[Transcribed page contents]

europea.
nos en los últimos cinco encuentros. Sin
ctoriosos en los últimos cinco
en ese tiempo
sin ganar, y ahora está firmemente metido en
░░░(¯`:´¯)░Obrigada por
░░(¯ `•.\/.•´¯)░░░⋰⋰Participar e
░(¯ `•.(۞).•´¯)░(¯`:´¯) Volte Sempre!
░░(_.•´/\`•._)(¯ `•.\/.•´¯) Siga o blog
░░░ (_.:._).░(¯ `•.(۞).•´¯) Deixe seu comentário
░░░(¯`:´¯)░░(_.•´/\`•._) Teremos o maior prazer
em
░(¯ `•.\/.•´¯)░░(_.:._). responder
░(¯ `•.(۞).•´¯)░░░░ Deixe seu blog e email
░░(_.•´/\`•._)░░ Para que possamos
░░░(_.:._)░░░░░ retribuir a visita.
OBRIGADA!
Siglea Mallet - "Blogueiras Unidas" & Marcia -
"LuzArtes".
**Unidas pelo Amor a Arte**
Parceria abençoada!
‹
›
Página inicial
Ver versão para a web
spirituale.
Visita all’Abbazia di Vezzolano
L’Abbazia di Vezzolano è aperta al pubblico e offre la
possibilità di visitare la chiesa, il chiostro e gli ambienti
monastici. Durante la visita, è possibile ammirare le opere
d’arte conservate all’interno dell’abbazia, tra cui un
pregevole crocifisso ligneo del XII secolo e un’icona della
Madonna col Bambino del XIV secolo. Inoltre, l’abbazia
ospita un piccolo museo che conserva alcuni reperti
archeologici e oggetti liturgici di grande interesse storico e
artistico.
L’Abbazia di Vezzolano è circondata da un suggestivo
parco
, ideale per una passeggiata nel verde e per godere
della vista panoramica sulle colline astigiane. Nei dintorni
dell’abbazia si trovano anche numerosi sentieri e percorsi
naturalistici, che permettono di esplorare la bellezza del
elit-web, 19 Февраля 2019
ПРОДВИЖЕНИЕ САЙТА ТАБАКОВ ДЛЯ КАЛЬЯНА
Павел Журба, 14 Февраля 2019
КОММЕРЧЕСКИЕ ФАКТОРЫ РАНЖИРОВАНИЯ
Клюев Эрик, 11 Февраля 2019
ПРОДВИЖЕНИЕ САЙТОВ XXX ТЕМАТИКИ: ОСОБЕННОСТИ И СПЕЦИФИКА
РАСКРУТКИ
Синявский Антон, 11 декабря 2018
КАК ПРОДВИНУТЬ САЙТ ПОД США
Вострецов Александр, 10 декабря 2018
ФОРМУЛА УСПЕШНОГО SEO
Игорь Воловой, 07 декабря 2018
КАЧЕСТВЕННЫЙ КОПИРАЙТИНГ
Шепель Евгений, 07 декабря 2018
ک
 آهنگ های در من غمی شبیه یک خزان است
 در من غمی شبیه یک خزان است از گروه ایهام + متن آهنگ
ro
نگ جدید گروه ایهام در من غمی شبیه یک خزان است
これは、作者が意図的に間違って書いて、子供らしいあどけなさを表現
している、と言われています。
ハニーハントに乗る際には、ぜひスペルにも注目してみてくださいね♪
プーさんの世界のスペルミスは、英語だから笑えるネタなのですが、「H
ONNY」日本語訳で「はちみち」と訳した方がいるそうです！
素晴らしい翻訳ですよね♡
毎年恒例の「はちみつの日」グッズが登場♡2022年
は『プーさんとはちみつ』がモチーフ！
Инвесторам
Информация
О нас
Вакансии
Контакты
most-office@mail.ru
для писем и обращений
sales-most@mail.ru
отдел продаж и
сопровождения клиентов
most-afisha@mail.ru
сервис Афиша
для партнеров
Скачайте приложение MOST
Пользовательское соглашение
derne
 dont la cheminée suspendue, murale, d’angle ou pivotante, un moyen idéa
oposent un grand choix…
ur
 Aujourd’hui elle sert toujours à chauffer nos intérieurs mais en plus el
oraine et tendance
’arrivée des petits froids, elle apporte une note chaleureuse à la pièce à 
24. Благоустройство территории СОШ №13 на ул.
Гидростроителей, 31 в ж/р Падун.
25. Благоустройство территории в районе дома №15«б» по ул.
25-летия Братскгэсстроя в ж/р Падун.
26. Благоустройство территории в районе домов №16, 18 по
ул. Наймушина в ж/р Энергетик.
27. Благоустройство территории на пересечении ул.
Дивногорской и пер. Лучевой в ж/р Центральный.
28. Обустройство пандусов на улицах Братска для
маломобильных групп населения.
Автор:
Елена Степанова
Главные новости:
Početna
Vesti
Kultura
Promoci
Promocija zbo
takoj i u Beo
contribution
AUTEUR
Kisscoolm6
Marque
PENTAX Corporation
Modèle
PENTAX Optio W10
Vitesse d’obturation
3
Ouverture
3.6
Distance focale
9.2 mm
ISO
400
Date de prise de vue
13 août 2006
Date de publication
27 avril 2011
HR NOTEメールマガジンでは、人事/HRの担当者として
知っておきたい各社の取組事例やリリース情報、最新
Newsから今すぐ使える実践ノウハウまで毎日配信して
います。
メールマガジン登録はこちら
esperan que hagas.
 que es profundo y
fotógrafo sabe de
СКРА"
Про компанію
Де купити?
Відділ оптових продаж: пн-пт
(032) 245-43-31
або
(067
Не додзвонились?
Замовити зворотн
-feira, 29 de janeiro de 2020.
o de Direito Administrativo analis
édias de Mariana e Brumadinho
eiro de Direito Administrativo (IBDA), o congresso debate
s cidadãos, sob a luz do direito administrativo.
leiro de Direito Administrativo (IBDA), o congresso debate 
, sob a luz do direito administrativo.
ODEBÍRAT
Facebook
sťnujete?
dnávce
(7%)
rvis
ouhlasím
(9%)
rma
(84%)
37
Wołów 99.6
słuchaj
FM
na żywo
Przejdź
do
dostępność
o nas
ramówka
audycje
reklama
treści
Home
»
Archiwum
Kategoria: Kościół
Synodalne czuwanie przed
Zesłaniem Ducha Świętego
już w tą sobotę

» Your assignment
The full set of entries above should be given again exactly.

» Answer to this task
europea.
nos en los últimos cinco encuentros. Sin
ctoriosos en los últimos cinco
en ese tiempo
sin ganar, y ahora está firmemente metido en
░░░(¯`:´¯)░Obrigada por
░░(¯ `•.\/.•´¯)░░░⋰⋰Participar e
░(¯ `•.(۞).•´¯)░(¯`:´¯) Volte Sempre!
░░(_.•´/\`•._)(¯ `•.\/.•´¯) Siga o blog
░░░ (_.:._).░(¯ `•.(۞).•´¯) Deixe seu comentário
░░░(¯`:´¯)░░(_.•´/\`•._) Teremos o maior prazer
em
░(¯ `•.\/.•´¯)░░(_.:._). responder
░(¯ `•.(۞).•´¯)░░░░ Deixe seu blog e email
░░(_.•´/\`•._)░░ Para que possamos
░░░(_.:._)░░░░░ retribuir a visita.
OBRIGADA!
Siglea Mallet - "Blogueiras Unidas" & Marcia -
"LuzArtes".
**Unidas pelo Amor a Arte**
Parceria abençoada!
‹
›
Página inicial
Ver versão para a web
spirituale.
Visita all’Abbazia di Vezzolano
L’Abbazia di Vezzolano è aperta al pubblico e offre la
possibilità di visitare la chiesa, il chiostro e gli ambienti
monastici. Durante la visita, è possibile ammirare le opere
d’arte conservate all’interno dell’abbazia, tra cui un
pregevole crocifisso ligneo del XII secolo e un’icona della
Madonna col Bambino del XIV secolo. Inoltre, l’abbazia
ospita un piccolo museo che conserva alcuni reperti
archeologici e oggetti liturgici di grande interesse storico e
artistico.
L’Abbazia di Vezzolano è circondata da un suggestivo
parco
, ideale per una passeggiata nel verde e per godere
della vista panoramica sulle colline astigiane. Nei dintorni
dell’abbazia si trovano anche numerosi sentieri e percorsi
naturalistici, che permettono di esplorare la bellezza del
elit-web, 19 Февраля 2019
ПРОДВИЖЕНИЕ САЙТА ТАБАКОВ ДЛЯ КАЛЬЯНА
Павел Журба, 14 Февраля 2019
КОММЕРЧЕСКИЕ ФАКТОРЫ РАНЖИРОВАНИЯ
Клюев Эрик, 11 Февраля 2019
ПРОДВИЖЕНИЕ САЙТОВ XXX ТЕМАТИКИ: ОСОБЕННОСТИ И СПЕЦИФИКА
РАСКРУТКИ
Синявский Антон, 11 декабря 2018
КАК ПРОДВИНУТЬ САЙТ ПОД США
Вострецов Александр, 10 декабря 2018
ФОРМУЛА УСПЕШНОГО SEO
Игорь Воловой, 07 декабря 2018
КАЧЕСТВЕННЫЙ КОПИРАЙТИНГ
Шепель Евгений, 07 декабря 2018
ک
 آهنگ های در من غمی شبیه یک خزان است
 در من غمی شبیه یک خزان است از گروه ایهام + متن آهنگ
ro
نگ جدید گروه ایهام در من غمی شبیه یک خزان است
これは、作者が意図的に間違って書いて、子供らしいあどけなさを表現
している、と言われています。
ハニーハントに乗る際には、ぜひスペルにも注目してみてくださいね♪
プーさんの世界のスペルミスは、英語だから笑えるネタなのですが、「H
ONNY」日本語訳で「はちみち」と訳した方がいるそうです！
素晴らしい翻訳ですよね♡
毎年恒例の「はちみつの日」グッズが登場♡2022年
は『プーさんとはちみつ』がモチーフ！
Инвесторам
Информация
О нас
Вакансии
Контакты
most-office@mail.ru
для писем и обращений
sales-most@mail.ru
отдел продаж и
сопровождения клиентов
most-afisha@mail.ru
сервис Афиша
для партнеров
Скачайте приложение MOST
Пользовательское соглашение
derne
 dont la cheminée suspendue, murale, d’angle ou pivotante, un moyen idéa
oposent un grand choix…
ur
 Aujourd’hui elle sert toujours à chauffer nos intérieurs mais en plus el
oraine et tendance
’arrivée des petits froids, elle apporte une note chaleureuse à la pièce à 
24. Благоустройство территории СОШ №13 на ул.
Гидростроителей, 31 в ж/р Падун.
25. Благоустройство территории в районе дома №15«б» по ул.
25-летия Братскгэсстроя в ж/р Падун.
26. Благоустройство территории в районе домов №16, 18 по
ул. Наймушина в ж/р Энергетик.
27. Благоустройство территории на пересечении ул.
Дивногорской и пер. Лучевой в ж/р Центральный.
28. Обустройство пандусов на улицах Братска для
маломобильных групп населения.
Автор:
Елена Степанова
Главные новости:
Početna
Vesti
Kultura
Promoci
Promocija zbo
takoj i u Beo
contribution
AUTEUR
Kisscoolm6
Marque
PENTAX Corporation
Modèle
PENTAX Optio W10
Vitesse d’obturation
3
Ouverture
3.6
Distance focale
9.2 mm
ISO
400
Date de prise de vue
13 août 2006
Date de publication
27 avril 2011
HR NOTEメールマガジンでは、人事/HRの担当者として
知っておきたい各社の取組事例やリリース情報、最新
Newsから今すぐ使える実践ノウハウまで毎日配信して
います。
メールマガジン登録はこちら
esperan que hagas.
 que es profundo y
fotógrafo sabe de
СКРА"
Про компанію
Де купити?
Відділ оптових продаж: пн-пт
(032) 245-43-31
або
(067
Не додзвонились?
Замовити зворотн
-feira, 29 de janeiro de 2020.
o de Direito Administrativo analis
édias de Mariana e Brumadinho
eiro de Direito Administrativo (IBDA), o congresso debate
s cidadãos, sob a luz do direito administrativo.
leiro de Direito Administrativo (IBDA), o congresso debate 
, sob a luz do direito administrativo.
ODEBÍRAT
Facebook
sťnujete?
dnávce
(7%)
rvis
ouhlasím
(9%)
rma
(84%)
37
Wołów 99.6
słuchaj
FM
na żywo
Przejdź
do
dostępność
o nas
ramówka
audycje
reklama
treści
Home
»
Archiwum
Kategoria: Kościół
Synodalne czuwanie przed
Zesłaniem Ducha Świętego
już w tą sobotę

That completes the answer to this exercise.